Temperamentally, however, Portland and New York are as different from each other as the 3,000 miles which separate them.
Take handling interpersonal conflict, as an example. Conflict animates New Yorkers; it terrifies Portlanders. Don’t believe the myth of the Oregon Trail being a route to the west coast for intrepid migrants looking for gold or a new beginning. Nope; it was created by droves of families willing to risk their necks and those of their kin to get the heck away from those loud, bossy, annoying New Yorkers.
Portlanders assiduously avoid conflict, even minor conflicts like honking a car horn. Their approach to conflict is the same as it is to snow; if we do nothing and stay inside, maybe it will go away.
Portland drivers are so adverse to honking, that they will sit through another sequence (or two) of traffic lights rather than honk to tell the idiot — I mean, “individual currently not paying attention, but hey I don’t always pay attention when I should either, so I can’t really judge them” — driver ahead of them to get moving.

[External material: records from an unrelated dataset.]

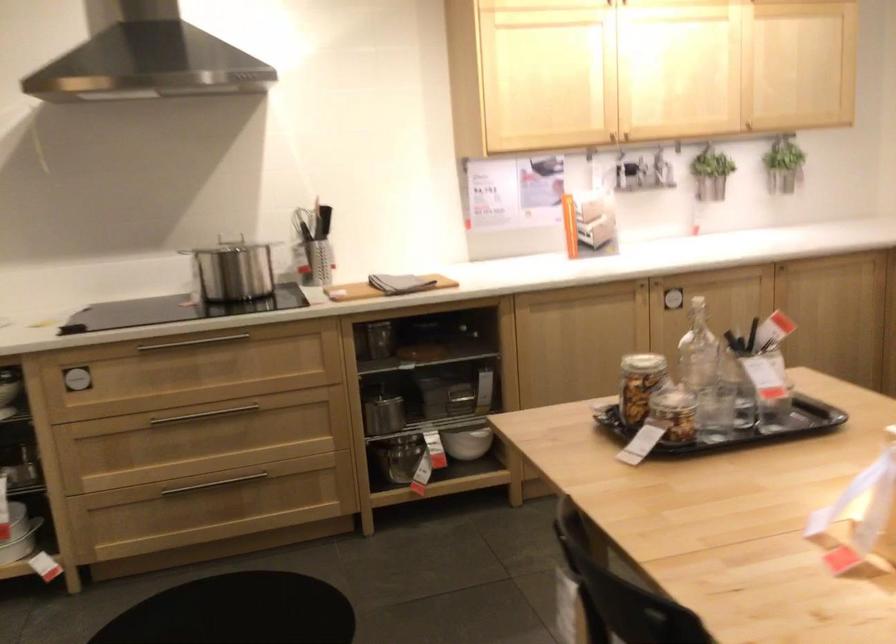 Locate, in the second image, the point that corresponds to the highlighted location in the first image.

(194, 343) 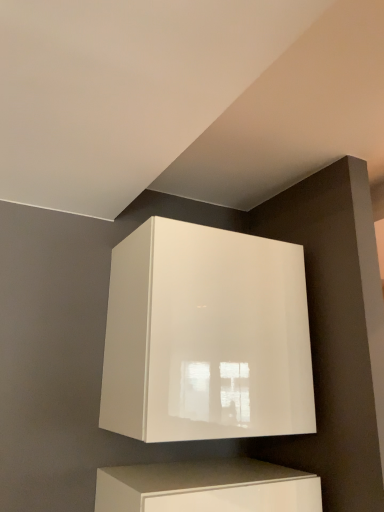 Question: Should I look upward or downward to see glossy white cabinet at upper center?

Choices:
 (A) down
 (B) up

Answer: (A) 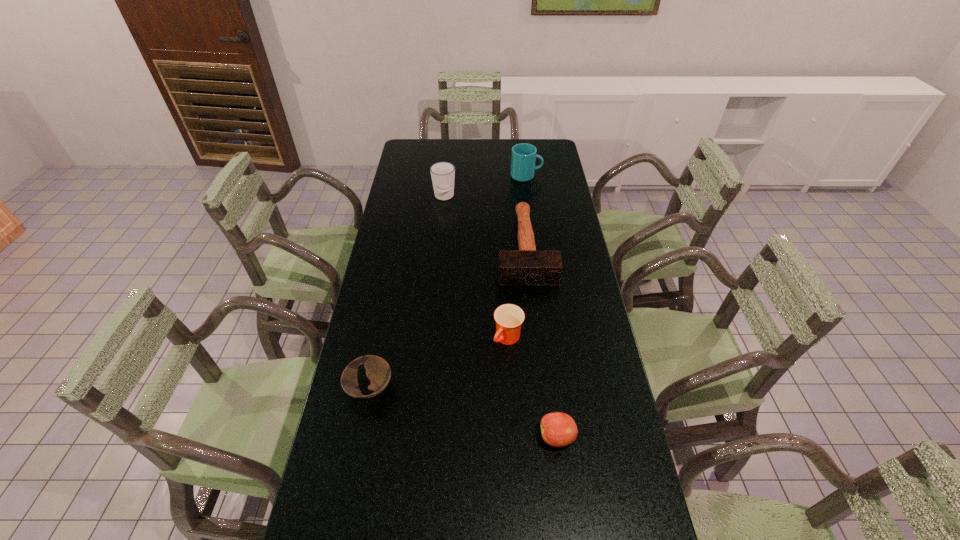 This screenshot has height=540, width=960. In order to click on the rightmost cup in this screenshot , I will do `click(523, 158)`.

I want to click on the farthest cup, so click(x=523, y=158).

At what (x,y) coordinates should I click in order to perform the action: click on the second nearest cup. Please return your answer as a coordinate pair (x, y). The image size is (960, 540). Looking at the image, I should click on (442, 173).

Identify the location of the leftmost cup. click(x=442, y=173).

Where is `the third nearest object`? The image size is (960, 540). the third nearest object is located at coordinates (509, 318).

Identify the location of the nearest cup. This screenshot has height=540, width=960. (509, 318).

This screenshot has height=540, width=960. Identify the location of mallet. (527, 266).

Identify the location of the nearest object. (558, 429).

Image resolution: width=960 pixels, height=540 pixels. What are the coordinates of `the shortest object` in the screenshot? It's located at (378, 371).

At what (x,y) coordinates should I click in order to perform the action: click on bowl. Please return your answer as a coordinate pair (x, y). This screenshot has height=540, width=960. Looking at the image, I should click on (378, 371).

When I talk to other ex-Pat east coasters, they nod their heads in agreement and roll their eyes when I mention the difference in humor between the Northeast and Pacific Northwest. Good golly, any humor with a bite will upset a Portlander. After twenty-five years, I still haven’t bridged the difference in what’s considered funny. With even the mildest sarcasm verboten, half of my humor repertoire was wiped out the moment I pulled into my sister’s driveway in Federal Way, WA, in the summer of 1997.
Not only do Northwesterners not see the humor in sarcasm, they’re offended by it. Either they are hurt themselves or on behalf of someone else—a favorite indoor sport, having hurt feelings on behalf of a perceived victim, either individual or group; and will immediately shut the conversation down, usually by walking away.
Walking away, ignoring disagreeable information or people, is a trademark of this region. It’s as infuriating as it is excruciating. I don’t recall anyone in NY ever ignoring me when I was speaking directly to them. So, when it first happened here, I thought it was a hearing problem, and I’d repeat myself, only more loudly.
It is the single custom of my adopted home town that I can neither comprehend nor abide. The silent treatment is a quintessential passive aggressive means of control. Between intimates, it is just cruel. I’d far rather be chided than ignored.
I tend to lead conversations with humor. I was in my element in New York! My sister would learn strangers’ stories – her great gift, and I’d try to make people laugh. If they didn’t at least smile, I’d move on. (I do the same here and move on a lot.) If they did laugh, I’d stay engaged and up the outrageous ante, as would they, each of us appreciating the other.
Then the light would change, and I’d move on, happy, content and filled with the sense that I’d come home.